# Employee discount not working



## m3sm4r

I recently tried to make an online purchase. I've linked my team member number to my target account, tried putting it in as a promo code, and everything, but it keeps telling me that it doesn't exist. I can use my discount in stores, but what I want is online only, so its really inconvenient. I've checked and the item is something the discount should cover. Do you guys know what I'm doing wrong or what I could do to fix it? Thank you!


----------



## SallyHoover

What is the item and are you putting the 00's before your employee number or starting with the first non zero #?
Are you paying with a red card or target gift card?


----------



## Amanda Cantwell

If you’ve linked it to your account you don’t need to enter it as a promo code.
As in stores you must pay with either RedCard or gift card (cash obviously isn’t an option online), and the item cannot be an item sold by a target+ partner.


----------



## Yetive

You must add 0000 before your number to use as promo code.


----------



## m3sm4r

Yetive said:


> You must add 0000 before your number to use as promo code.


I've tried that and it still doesn't work


----------



## m3sm4r

SallyHoover said:


> What is the item and are you putting the 00's before your employee number or starting with the first non zero #?
> Are you paying with a red card or target gift card?


I've tried putting the employee discount on all sorts of items, things I know it should work on, and I've tried with and without the zeros.
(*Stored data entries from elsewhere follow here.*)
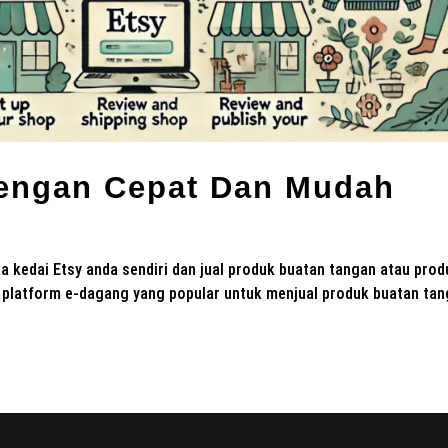
Dengan Cepat Dan Mudah
a kedai Etsy anda sendiri dan jual produk buatan tangan atau prod
n platform e-dagang yang popular untuk menjual produk buatan tan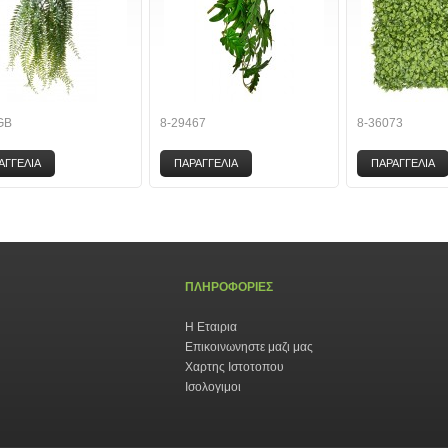
GB
8-29467
8-36073
ΑΓΓΕΛΙΑ
ΠΑΡΑΓΓΕΛΙΑ
ΠΑΡΑΓΓΕΛΙΑ
ΠΛΗΡΟΦΟΡΙΕΣ
Η Εταιρια
Επικοινωνηστε μαζι μας
Χαρτης Ιστοτοπου
Ισολογιμοι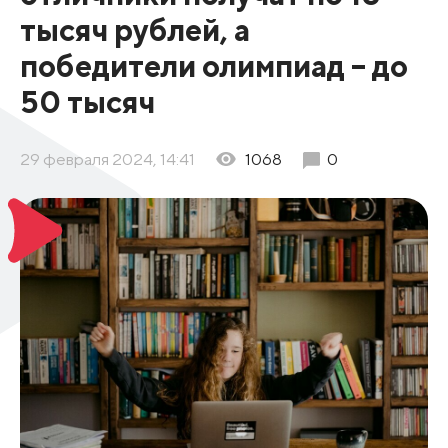
тысяч рублей, а
победители олимпиад – до
50 тысяч
29 февраля 2024, 14:41
1068
0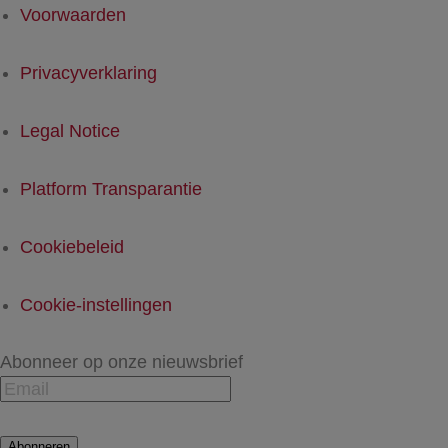
Voorwaarden
Privacyverklaring
Legal Notice
Platform Transparantie
Cookiebeleid
Cookie-instellingen
Abonneer op onze nieuwsbrief
Abonneren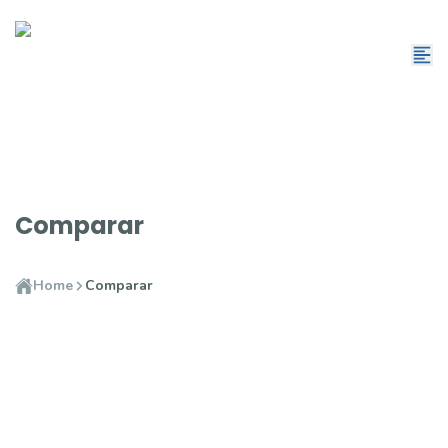
Comparar
Home
Comparar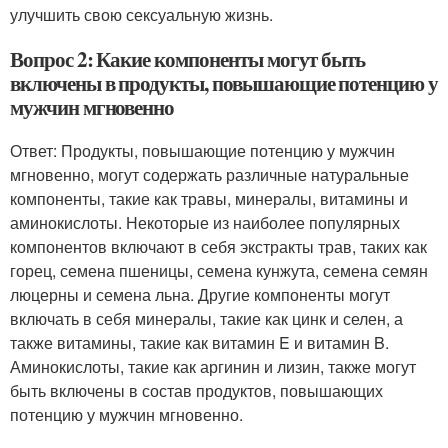
улучшить свою сексуальную жизнь.
Вопрос 2: Какие компоненты могут быть
включены в продукты, повышающие потенцию у
мужчин мгновенно
Ответ: Продукты, повышающие потенцию у мужчин
мгновенно, могут содержать различные натуральные
компоненты, такие как травы, минералы, витамины и
аминокислоты. Некоторые из наиболее популярных
компонентов включают в себя экстракты трав, таких как
горец, семена пшеницы, семена кунжута, семена семян
люцерны и семена льна. Другие компоненты могут
включать в себя минералы, такие как цинк и селен, а
также витамины, такие как витамин E и витамин B.
Аминокислоты, такие как аргинин и лизин, также могут
быть включены в состав продуктов, повышающих
потенцию у мужчин мгновенно.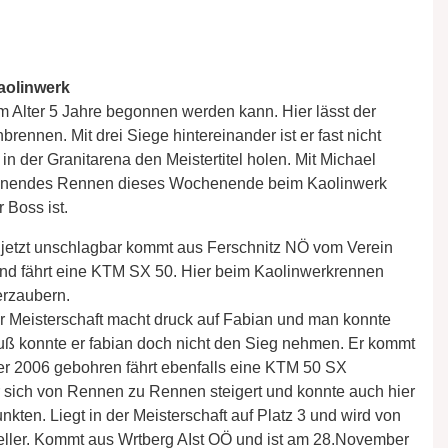
aolinwerk
m Alter 5 Jahre begonnen werden kann. Hier lässt der
rennen. Mit drei Siege hintereinander ist er fast nicht
n der Granitarena den Meistertitel holen. Mit Michael
pannendes Rennen dieses Wochenende beim Kaolinwerk
 Boss ist.
s jetzt unschlagbar kommt aus Ferschnitz NÖ vom Verein
und fährt eine KTM SX 50. Hier beim Kaolinwerkrennen
erzaubern.
der Meisterschaft macht druck auf Fabian und man konnte
ß konnte er fabian doch nicht den Sieg nehmen. Er kommt
er 2006 gebohren fährt ebenfalls eine KTM 50 SX
 er sich von Rennen zu Rennen steigert und konnte auch hier
en. Liegt in der Meisterschaft auf Platz 3 und wird von
eller. Kommt aus Wrtberg AIst OÖ und ist am 28.November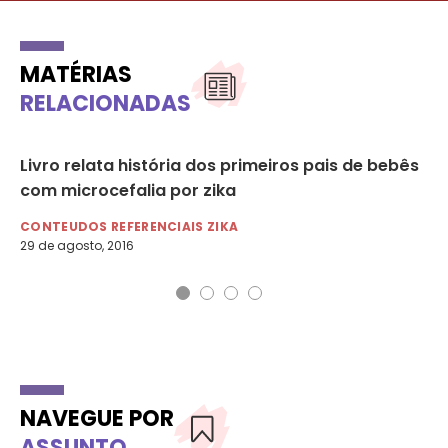
MATÉRIAS
RELACIONADAS
Livro relata história dos primeiros pais de bebês
Po
com microcefalia por zika
pr
CONTEUDOS REFERENCIAIS ZIKA
CO
29 de agosto, 2016
23 
NAVEGUE POR
ASSUNTO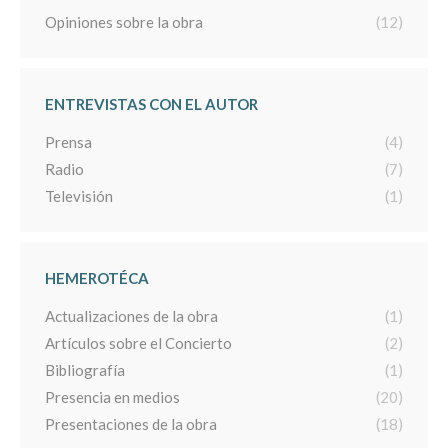
Opiniones sobre la obra
(12)
ENTREVISTAS CON EL AUTOR
Prensa
(4)
Radio
(7)
Televisión
(1)
HEMEROTÉCA
Actualizaciones de la obra
(1)
Artículos sobre el Concierto
(2)
Bibliografía
(1)
Presencia en medios
(20)
Presentaciones de la obra
(18)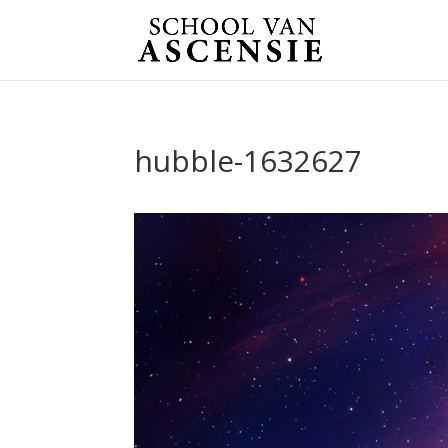
hubble-1632627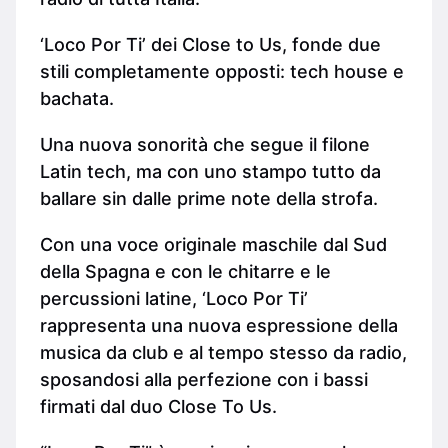
‘Loco Por Ti’ dei Close to Us, fonde due
stili completamente opposti: tech house e
bachata.
Una nuova sonorità che segue il filone
Latin tech, ma con uno stampo tutto da
ballare sin dalle prime note della strofa.
Con una voce originale maschile dal Sud
della Spagna e con le chitarre e le
percussioni latine, ‘Loco Por Ti’
rappresenta una nuova espressione della
musica da club e al tempo stesso da radio,
sposandosi alla perfezione con i bassi
firmati dal duo Close To Us.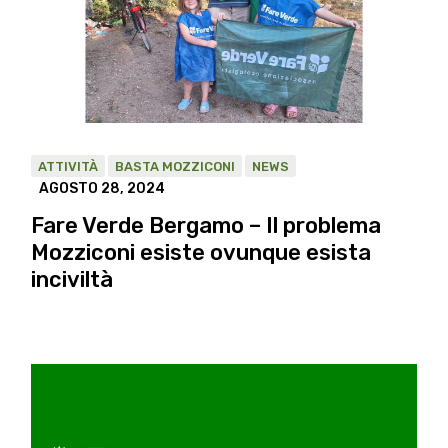
ATTIVITÀ
BASTA MOZZICONI
NEWS
AGOSTO 28, 2024
Fare Verde Bergamo – Il problema
Mozziconi esiste ovunque esista
inciviltà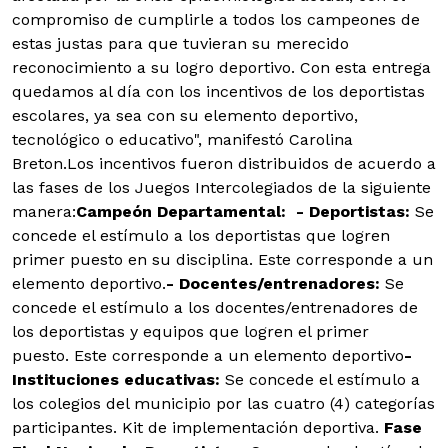
compromiso de cumplirle a todos los campeones de
estas justas para que tuvieran su merecido
reconocimiento a su logro deportivo. Con esta entrega
quedamos al día con los incentivos de los deportistas
escolares, ya sea con su elemento deportivo,
tecnológico o educativo", manifestó Carolina
Breton.Los incentivos fueron distribuidos de acuerdo a
las fases de los Juegos Intercolegiados de la siguiente
manera:
Campeón Departamental
:
- Deportistas:
Se
concede el estímulo a los deportistas que logren
primer puesto en su disciplina. Este corresponde a un
elemento deportivo.
- Docentes/entrenadores:
Se
concede el estímulo a los docentes/entrenadores de
los deportistas y equipos que logren el primer
puesto. Este corresponde a un elemento deportivo
-
Instituciones educativas:
Se concede el estímulo a
los colegios del municipio por las cuatro (4) categorías
participantes. Kit de implementación deportiva.
Fase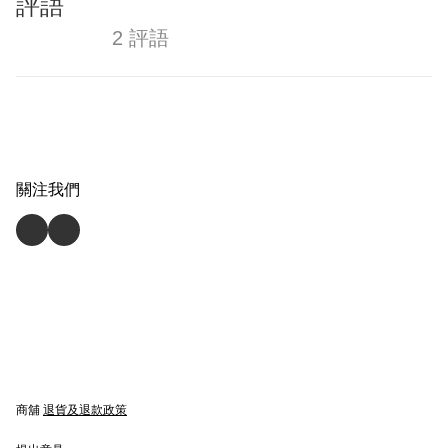
評語
2 評語
關注我們
商舖
退貨及退款政策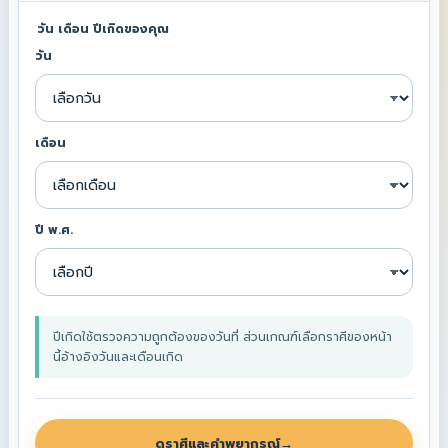
วัน เดือน ปีเกิดของคุณ
วัน
เดือน
ปี พ.ศ.
ปีเกิดใช้ตรวจความถูกต้องของวันที่ ส่วนเกณฑ์เลือกราศีของหน้า
นี้อ้างอิงวันและเดือนเกิด
ดูราศีและคำพยากรณ์
→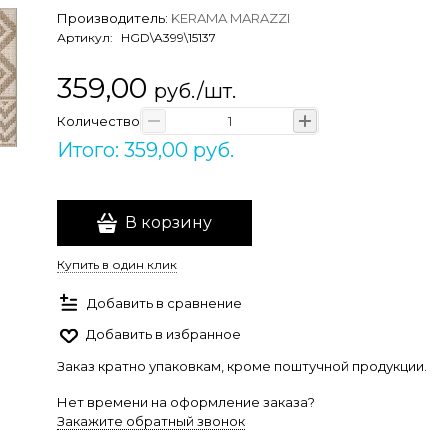
Производитель:
KERAMA MARAZZI
Артикул:
HGD\A399\15137
359,00
руб./шт.
Количество
Итого: 359,00 руб.
В корзину
Купить в один клик
Добавить в сравнение
Добавить в избранное
Заказ кратно упаковкам, кроме поштучной продукции.
Нет времени на оформление заказа?
Закажите обратный звонок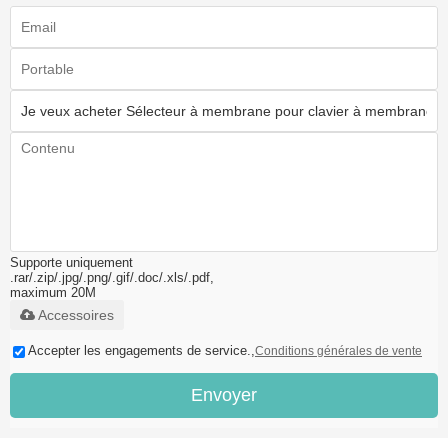
Supporte uniquement
.rar/.zip/.jpg/.png/.gif/.doc/.xls/.pdf,
maximum 20M
Accessoires
Accepter les engagements de service.,
Conditions générales de vente
Envoyer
I'm paying using a giftcard


----------



## Hardlinesmaster

Discount will work with target gift cards only.


----------



## Amanda Cantwell

Hardlinesmaster said:


> Discount will work with target gift cards only.


and redcard!


m3sm4r said:


> I've tried putting the employee discount on all sorts of items, things I know it should work on, and I've tried with and without the zeros. I'm paying using a giftcard


contact target guest service and they can help add the discount to the account.


----------



## Tessa120

Have you tried two leading zeros, not four, in the promo code?


----------



## djk1026

Is anyone having a problem using the discount with the new SCO software?


----------



## Hardlinesmaster

djk1026 said:


> Is anyone having a problem using the discount with the new SCO software?


No.


----------



## Amanda Cantwell

No works for me when I scan wallet


----------



## DBZ

You won't see your discount till you click checkout


----------



## lokinix

You can use TCU cards for the discount, but only in store, they don't have it setup for the website.


----------



## Guest Avocado

Been working fine for me


----------



## Megadeaf

Thanks, that was my problem, I noticed after the fact it WAS a Target + item.


----------



## SallyHoover

m3sm4r said:


> I recently tried to make an online purchase. I've linked my team member number to my target account, tried putting it in as a promo code, and everything, but it keeps telling me that it doesn't exist. I can use my discount in stores, but what I want is online only, so its really inconvenient. I've checked and the item is something the discount should cover. Do you guys know what I'm doing wrong or what I could do to fix it? Thank you!


Try it as a promo code with 12 digits.  Just add zero's at the beginning until you get to 12 or try it without the zeros.


----------